***** Extracted data *****

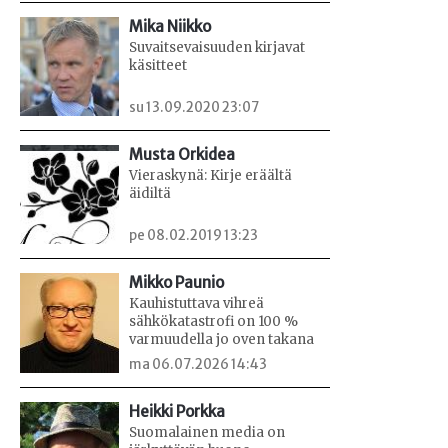
Mika Niikko
Suvaitsevaisuuden kirjavat
käsitteet
su 13.09.2020 23:07
Musta Orkidea
Vieraskynä: Kirje eräältä
äidiltä
pe 08.02.2019 13:23
Mikko Paunio
Kauhistuttava vihreä
sähkökatastrofi on 100 %
varmuudella jo oven takana
ma 06.07.2026 14:43
Heikki Porkka
Suomalainen media on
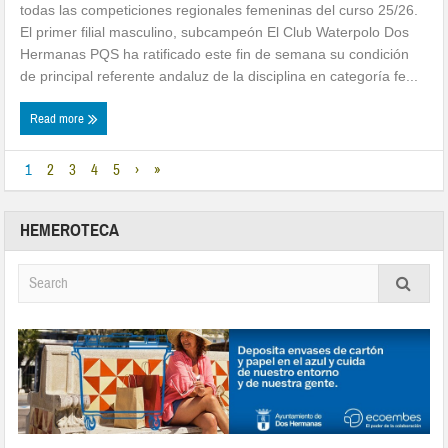
todas las competiciones regionales femeninas del curso 25/26.
El primer filial masculino, subcampeón El Club Waterpolo Dos
Hermanas PQS ha ratificado este fin de semana su condición
de principal referente andaluz de la disciplina en categoría fe...
Read more
1
2
3
4
5
›
»
HEMEROTECA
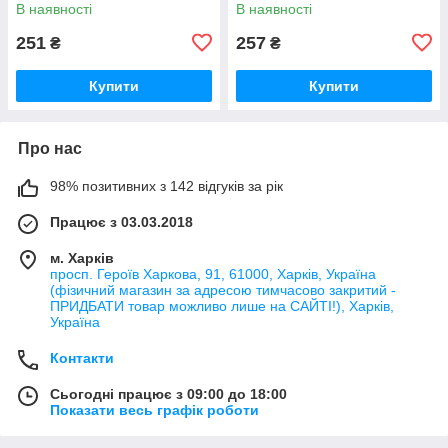
KR.265 - 1/2" (KR6485)
В наявності
В наявності
251
257
₴
₴
Купити
Купити
Про нас
98% позитивних з 142 відгуків за рік
Працює з 03.03.2018
м. Харків
просп. Героїв Харкова, 91, 61000, Харків, Україна
(фізичний магазин за адресою тимчасово закритий -
ПРИДБАТИ товар можливо лише на САЙТІ!), Харків,
Україна
Контакти
Сьогодні працює з 09:00 до 18:00
Показати весь графік роботи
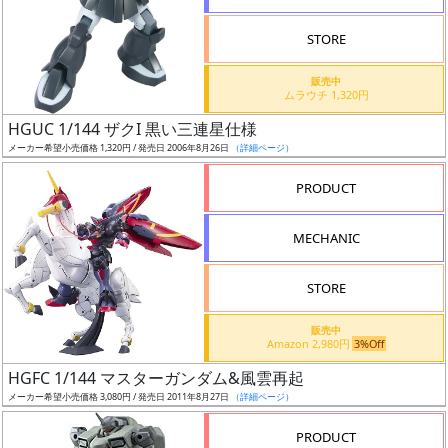
STORE
販売中
ムラウチ 1,320円
割
HGUC 1/144 ザクI 黒い三連星仕様
引
メーカー希望小売価格 1,320円 / 発売日 2006年8月26日
（詳細ページ）
PRODUCT
販
MECHANIC
路
STORE
店
販売中
Amazon 2,980円
3%Off
舗
HGFC 1/144 マスターガンダム&風雲再起
メーカー希望小売価格 3,080円 / 発売日 2011年8月27日
（詳細ページ）
PRODUCT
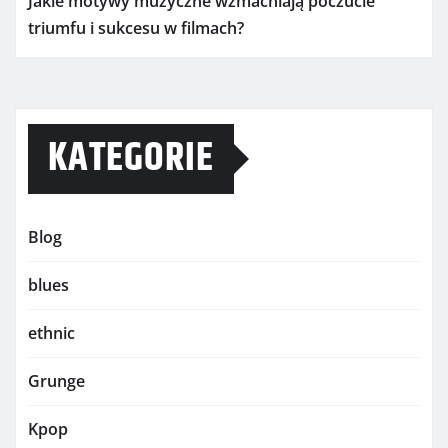
Jakie motywy muzyczne wzmacniają poczucie
triumfu i sukcesu w filmach?
KATEGORIE
Blog
blues
ethnic
Grunge
Kpop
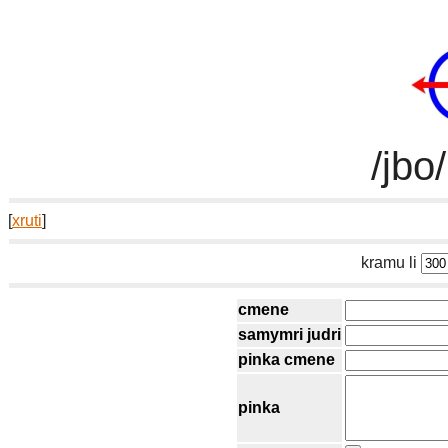
/jbo
[
xruti
]
kramu li
cmene
samymri judri
pinka cmene
pinka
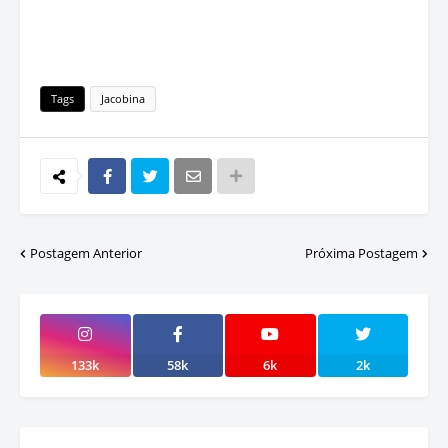
Tags
Jacobina
Postagem Anterior
Próxima Postagem
133k
58k
6k
2k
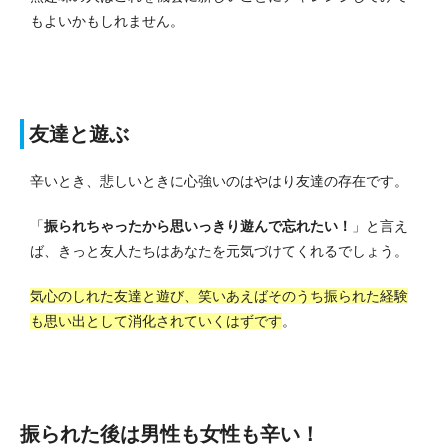
もよいかもしれません。
友達と遊ぶ
辛いとき、悲しいときに心強いのはやはり友達の存在です。
「
振られちゃったから思いっきり遊んで忘れたい！
」と言え
ば、きっと友人たちはあなたを元気づけてくれるでしょう。
気心のしれた友達と遊び、笑いあえばそのうち振られた経験
も思い出として消化されていくはずです
。
振られた後は男性も女性も辛い！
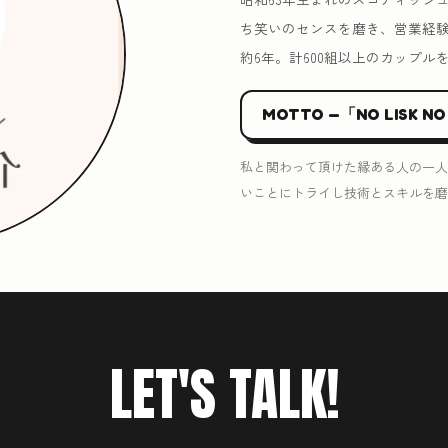
ち笑いのセンスを磨き、営業経
約6年。計600組以上のカップル
MOTTO —「NO LISK NO
私と関わって頂けた縁ある人の一人
いことにトライし技術とスキルを磨
LET'S TALK!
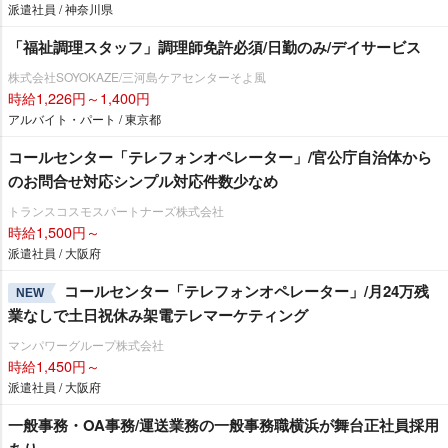
派遣社員 / 神奈川県
「福祉調理スタッフ」調理師免許必須/日勤のみ/デイサービス
株式会社SOYOKAZE/三河島ケアセンターそよ風
時給1,226円～1,400円
アルバイト・パート / 東京都
コールセンター「テレフォンオペレーター」/官公庁自治体から
のお問合せ対応シンプル対応件数少なめ
トランスコスモスパートナーズ株式会社
時給1,500円～
派遣社員 / 大阪府
コールセンター「テレフォンオペレーター」/月24万残
NEW
業なしで土日祝休み架電テレマーケティング
マンパワーグループ株式会社
時給1,450円～
派遣社員 / 大阪府
一般事務・OA事務/運送業務の一般事務職横浜が舞台正社員採用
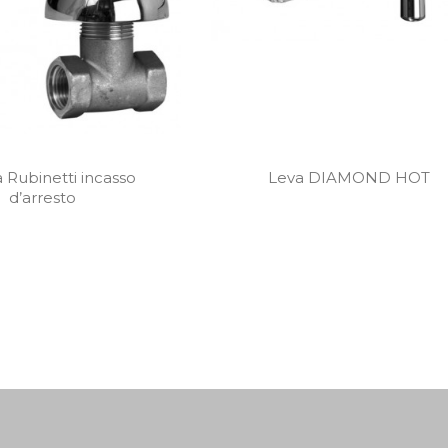
 Rubinetti incasso
Leva DIAMOND HOT
d’arresto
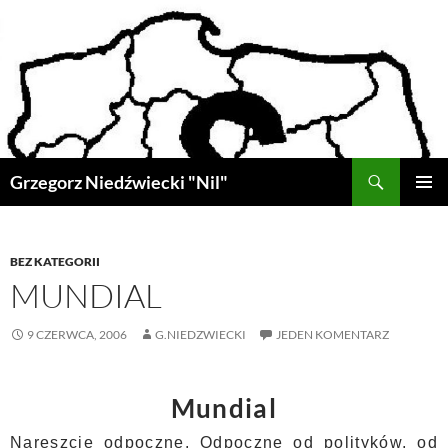
Przejdź
do
treści
Szukaj
Grzegorz Niedźwiecki "Nil"
MENU
GŁÓWN
BEZ KATEGORII
MUNDIAL
9 CZERWCA, 2006
G.NIEDZWIECKI
JEDEN KOMENTARZ
Mundial
Nareszcie odpocznę. Odpocznę od polityków, od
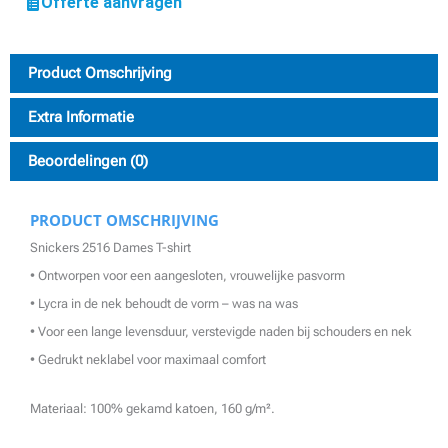
Offerte aanvragen
Product Omschrijving
Extra Informatie
Beoordelingen (0)
PRODUCT OMSCHRIJVING
Snickers 2516 Dames T-shirt
• Ontworpen voor een aangesloten, vrouwelijke pasvorm
• Lycra in de nek behoudt de vorm – was na was
• Voor een lange levensduur, verstevigde naden bij schouders en nek
• Gedrukt neklabel voor maximaal comfort
Materiaal: 100% gekamd katoen, 160 g/m².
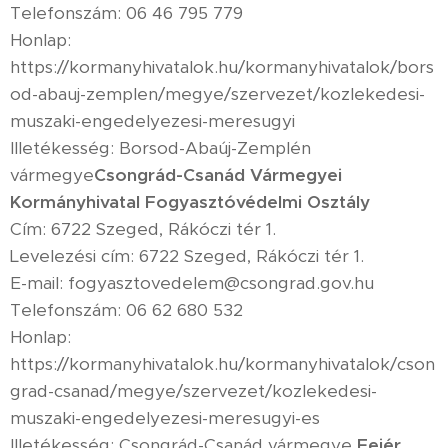
Telefonszám: 06 46 795 779
Honlap:
https://kormanyhivatalok.hu/kormanyhivatalok/bors
od-abauj-zemplen/megye/szervezet/kozlekedesi-
muszaki-engedelyezesi-meresugyi
Illetékesség: Borsod-Abaúj-Zemplén
vármegye
Csongrád-Csanád Vármegyei
Kormányhivatal Fogyasztóvédelmi Osztály
Cím: 6722 Szeged, Rákóczi tér 1.
Levelezési cím: 6722 Szeged, Rákóczi tér 1.
E-mail: fogyasztovedelem@csongrad.gov.hu
Telefonszám: 06 62 680 532
Honlap:
https://kormanyhivatalok.hu/kormanyhivatalok/cson
grad-csanad/megye/szervezet/kozlekedesi-
muszaki-engedelyezesi-meresugyi-es
Illetékesség: Csongrád-Csanád vármegye
Fejér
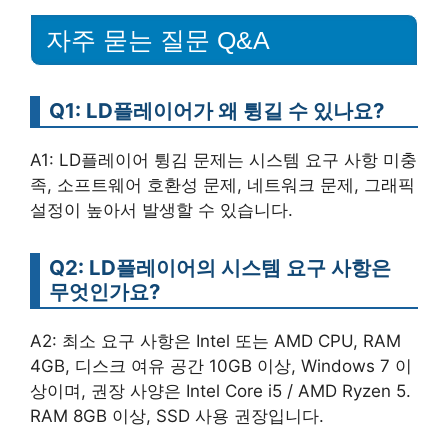
자주 묻는 질문 Q&A
Q1: LD플레이어가 왜 튕길 수 있나요?
A1: LD플레이어 튕김 문제는 시스템 요구 사항 미충
족, 소프트웨어 호환성 문제, 네트워크 문제, 그래픽
설정이 높아서 발생할 수 있습니다.
Q2: LD플레이어의 시스템 요구 사항은
무엇인가요?
A2: 최소 요구 사항은 Intel 또는 AMD CPU, RAM
4GB, 디스크 여유 공간 10GB 이상, Windows 7 이
상이며, 권장 사양은 Intel Core i5 / AMD Ryzen 5.
RAM 8GB 이상, SSD 사용 권장입니다.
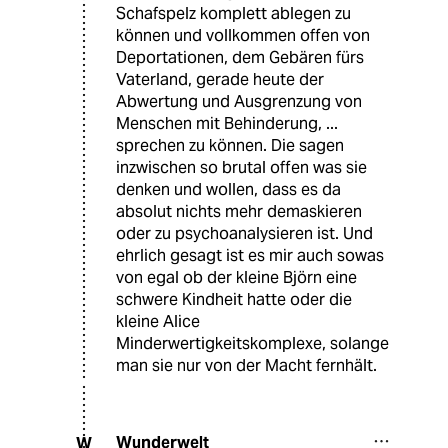
Schafspelz komplett ablegen zu
können und vollkommen offen von
Deportationen, dem Gebären fürs
Vaterland, gerade heute der
Abwertung und Ausgrenzung von
Menschen mit Behinderung, ...
sprechen zu können. Die sagen
inzwischen so brutal offen was sie
denken und wollen, dass es da
absolut nichts mehr demaskieren
oder zu psychoanalysieren ist. Und
ehrlich gesagt ist es mir auch sowas
von egal ob der kleine Björn eine
schwere Kindheit hatte oder die
kleine Alice
Minderwertigkeitskomplexe, solange
man sie nur von der Macht fernhält.
Wunderwelt
W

*****

# [Task]
Though the entries above contain pictures, none should be copied; reproduce only the lines between the one holding "자주 묻는 질문 Q&A" and the one holding "kleine Alice", inclusive, exactly as written.

# [Final answer]
자주 묻는 질문 Q&A
Q1: LD플레이어가 왜 튕길 수 있나요?
A1: LD플레이어 튕김 문제는 시스템 요구 사항 미충
족, 소프트웨어 호환성 문제, 네트워크 문제, 그래픽
설정이 높아서 발생할 수 있습니다.
Q2: LD플레이어의 시스템 요구 사항은
무엇인가요?
A2: 최소 요구 사항은 Intel 또는 AMD CPU, RAM
4GB, 디스크 여유 공간 10GB 이상, Windows 7 이
상이며, 권장 사양은 Intel Core i5 / AMD Ryzen 5.
RAM 8GB 이상, SSD 사용 권장입니다.
Schafspelz komplett ablegen zu
können und vollkommen offen von
Deportationen, dem Gebären fürs
Vaterland, gerade heute der
Abwertung und Ausgrenzung von
Menschen mit Behinderung, ...
sprechen zu können. Die sagen
inzwischen so brutal offen was sie
denken und wollen, dass es da
absolut nichts mehr demaskieren
oder zu psychoanalysieren ist. Und
ehrlich gesagt ist es mir auch sowas
von egal ob der kleine Björn eine
schwere Kindheit hatte oder die
kleine Alice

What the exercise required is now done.